__How to complete this task__
Write out exactly the lines of the entries below from the one holding "Simulez votre prêt immobilier" to the one holding "Négocier le meilleur taux immobilier à Augea", inclusive, and leave out all other lines.

Saved data entries
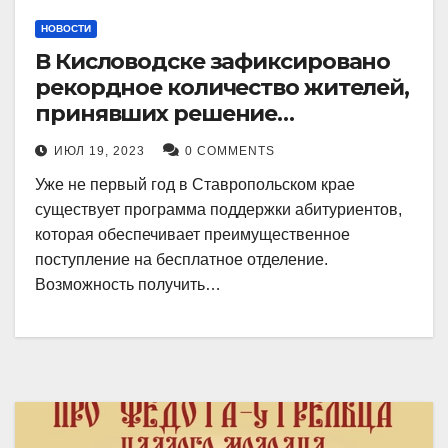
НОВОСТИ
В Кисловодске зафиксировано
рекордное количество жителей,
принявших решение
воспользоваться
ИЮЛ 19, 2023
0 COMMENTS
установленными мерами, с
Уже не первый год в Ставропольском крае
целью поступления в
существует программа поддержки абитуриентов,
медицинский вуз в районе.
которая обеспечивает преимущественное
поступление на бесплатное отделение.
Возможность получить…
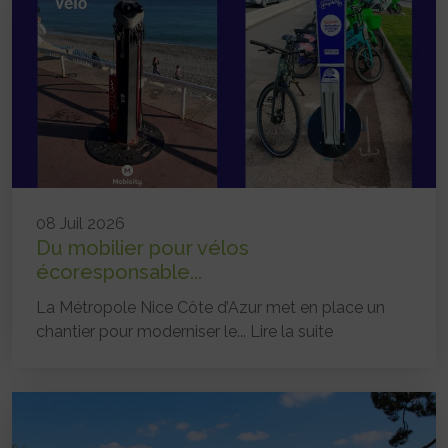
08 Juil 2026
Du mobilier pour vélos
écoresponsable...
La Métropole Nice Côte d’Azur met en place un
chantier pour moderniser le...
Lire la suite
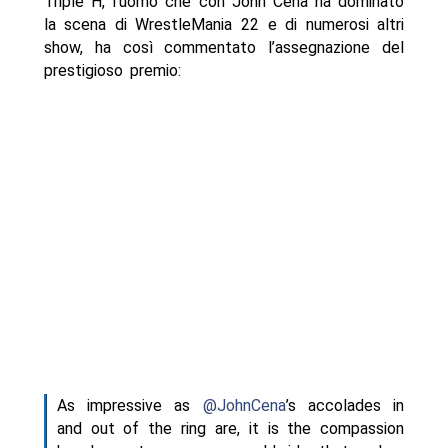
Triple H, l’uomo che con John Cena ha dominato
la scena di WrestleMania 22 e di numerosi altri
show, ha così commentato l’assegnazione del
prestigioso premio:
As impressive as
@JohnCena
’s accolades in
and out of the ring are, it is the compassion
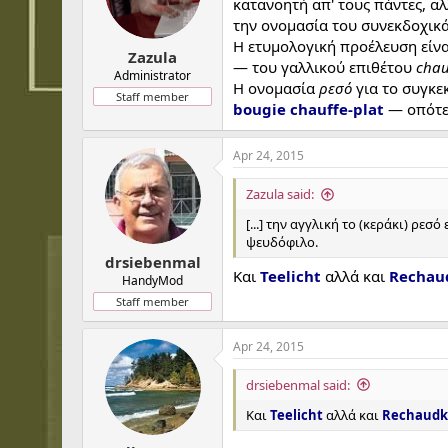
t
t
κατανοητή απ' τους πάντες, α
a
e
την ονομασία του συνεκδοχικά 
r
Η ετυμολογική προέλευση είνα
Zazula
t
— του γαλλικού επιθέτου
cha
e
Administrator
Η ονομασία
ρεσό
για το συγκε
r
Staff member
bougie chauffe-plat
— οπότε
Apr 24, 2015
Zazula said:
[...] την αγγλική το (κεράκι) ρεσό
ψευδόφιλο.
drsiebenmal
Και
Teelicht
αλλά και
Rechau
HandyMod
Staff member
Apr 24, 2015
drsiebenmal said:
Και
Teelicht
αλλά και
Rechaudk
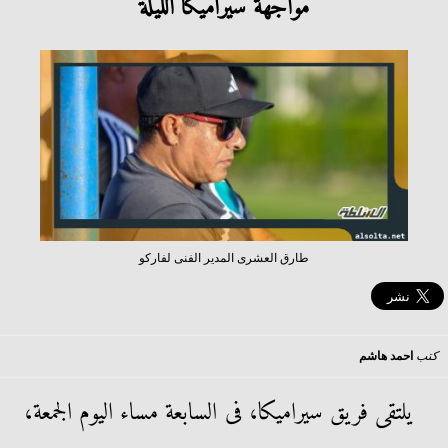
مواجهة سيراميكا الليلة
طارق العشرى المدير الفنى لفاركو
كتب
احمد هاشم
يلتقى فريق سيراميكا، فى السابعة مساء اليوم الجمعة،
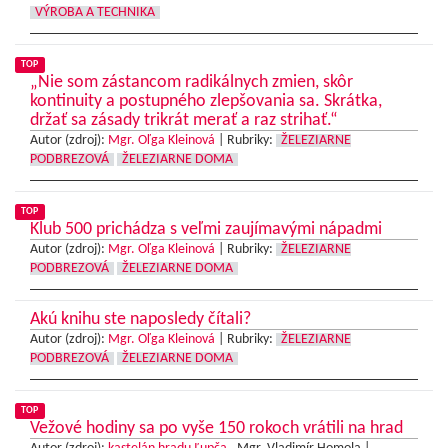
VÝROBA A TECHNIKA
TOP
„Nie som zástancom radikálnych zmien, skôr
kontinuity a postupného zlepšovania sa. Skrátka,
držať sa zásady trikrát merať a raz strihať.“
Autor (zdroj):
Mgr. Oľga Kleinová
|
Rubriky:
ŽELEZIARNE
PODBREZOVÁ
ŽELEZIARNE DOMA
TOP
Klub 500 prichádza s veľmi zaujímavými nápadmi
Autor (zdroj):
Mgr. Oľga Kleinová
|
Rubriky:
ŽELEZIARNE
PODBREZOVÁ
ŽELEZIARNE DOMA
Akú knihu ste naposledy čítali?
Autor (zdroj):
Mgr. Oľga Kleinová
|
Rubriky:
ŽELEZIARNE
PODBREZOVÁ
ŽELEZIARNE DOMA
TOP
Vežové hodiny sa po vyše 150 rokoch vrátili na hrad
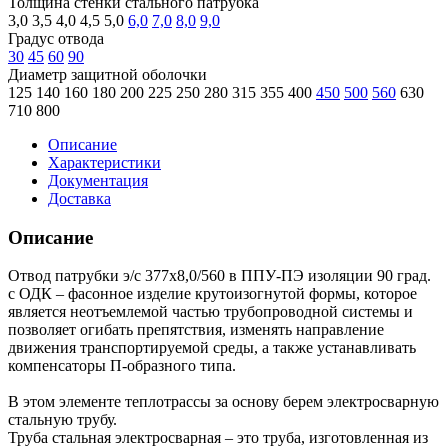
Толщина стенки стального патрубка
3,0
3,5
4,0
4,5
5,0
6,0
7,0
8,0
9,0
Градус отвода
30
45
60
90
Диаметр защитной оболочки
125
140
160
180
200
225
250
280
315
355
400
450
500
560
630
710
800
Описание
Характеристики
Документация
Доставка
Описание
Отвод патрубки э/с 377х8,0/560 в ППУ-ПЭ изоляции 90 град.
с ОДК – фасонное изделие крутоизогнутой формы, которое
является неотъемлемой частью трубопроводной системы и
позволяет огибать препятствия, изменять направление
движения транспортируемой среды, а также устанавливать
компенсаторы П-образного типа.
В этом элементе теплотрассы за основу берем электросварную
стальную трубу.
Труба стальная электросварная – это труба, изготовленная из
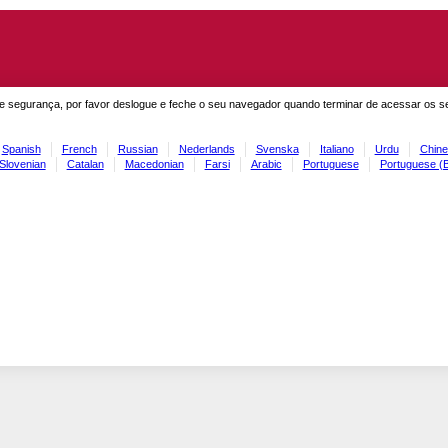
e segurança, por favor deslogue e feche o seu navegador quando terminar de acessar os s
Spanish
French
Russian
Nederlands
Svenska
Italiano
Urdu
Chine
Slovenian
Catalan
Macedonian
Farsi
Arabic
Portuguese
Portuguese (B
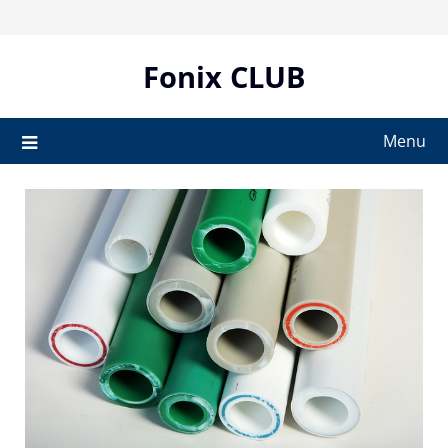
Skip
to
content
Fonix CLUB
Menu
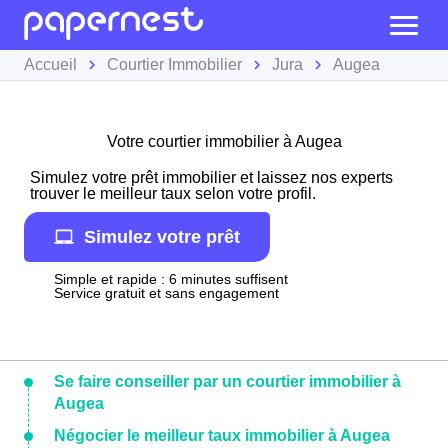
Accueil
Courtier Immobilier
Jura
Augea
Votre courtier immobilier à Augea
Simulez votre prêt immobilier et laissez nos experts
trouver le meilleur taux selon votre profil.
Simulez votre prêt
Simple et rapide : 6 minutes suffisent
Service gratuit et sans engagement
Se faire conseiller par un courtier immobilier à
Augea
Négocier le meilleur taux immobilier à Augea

==

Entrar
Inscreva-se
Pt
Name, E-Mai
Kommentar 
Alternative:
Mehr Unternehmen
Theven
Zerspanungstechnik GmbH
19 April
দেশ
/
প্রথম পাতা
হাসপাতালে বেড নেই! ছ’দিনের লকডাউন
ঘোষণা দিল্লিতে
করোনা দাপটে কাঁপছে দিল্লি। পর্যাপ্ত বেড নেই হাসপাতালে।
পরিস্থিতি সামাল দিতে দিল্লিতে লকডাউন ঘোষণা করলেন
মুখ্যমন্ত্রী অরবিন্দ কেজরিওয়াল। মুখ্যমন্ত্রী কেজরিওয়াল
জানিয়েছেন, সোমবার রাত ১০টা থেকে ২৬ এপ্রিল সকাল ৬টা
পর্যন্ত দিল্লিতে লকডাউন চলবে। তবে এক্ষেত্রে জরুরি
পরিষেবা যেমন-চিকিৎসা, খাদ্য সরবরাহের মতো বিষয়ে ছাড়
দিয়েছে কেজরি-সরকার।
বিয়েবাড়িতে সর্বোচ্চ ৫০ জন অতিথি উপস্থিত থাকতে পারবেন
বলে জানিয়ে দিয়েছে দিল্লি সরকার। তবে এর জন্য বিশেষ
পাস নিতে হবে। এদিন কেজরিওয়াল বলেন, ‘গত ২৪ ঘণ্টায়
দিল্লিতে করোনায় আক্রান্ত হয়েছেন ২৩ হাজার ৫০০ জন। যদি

__Reply__
Simulez votre prêt immobilier et laissez nos experts
trouver le meilleur taux selon votre profil.
Simulez votre prêt
Simple et rapide : 6 minutes suffisent
Service gratuit et sans engagement
Se faire conseiller par un courtier immobilier à
Augea
Négocier le meilleur taux immobilier à Augea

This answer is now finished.